## Your objective
Omit the pictures, then write out every entry exactly as it reads.

## Information given
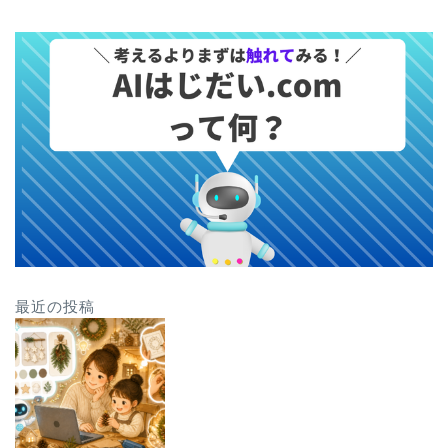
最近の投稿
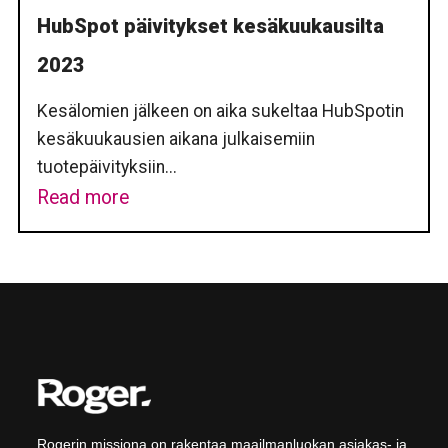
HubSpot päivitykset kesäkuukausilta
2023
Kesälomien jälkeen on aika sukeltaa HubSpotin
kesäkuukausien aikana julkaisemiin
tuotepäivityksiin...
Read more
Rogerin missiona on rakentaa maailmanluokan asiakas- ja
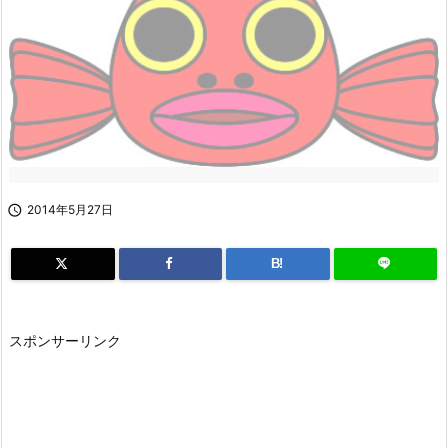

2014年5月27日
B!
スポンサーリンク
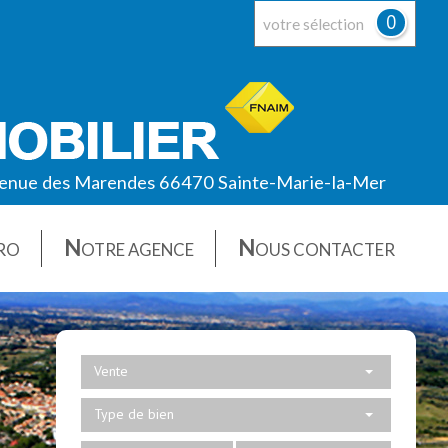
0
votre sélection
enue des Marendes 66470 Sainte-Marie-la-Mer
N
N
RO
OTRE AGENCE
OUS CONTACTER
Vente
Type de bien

## Answer to the problem
最近の投稿
HubSpot päivitykset kesäkuukausilta
2023
Kesälomien jälkeen on aika sukeltaa HubSpotin
kesäkuukausien aikana julkaisemiin
tuotepäivityksiin...
Read more
Rogerin missiona on rakentaa maailmanluokan asiakas- ja

2014年5月27日
B!
スポンサーリンク
0
votre sélection
enue des Marendes 66470 Sainte-Marie-la-Mer
N
N
RO
OTRE AGENCE
OUS CONTACTER
Vente
Type de bien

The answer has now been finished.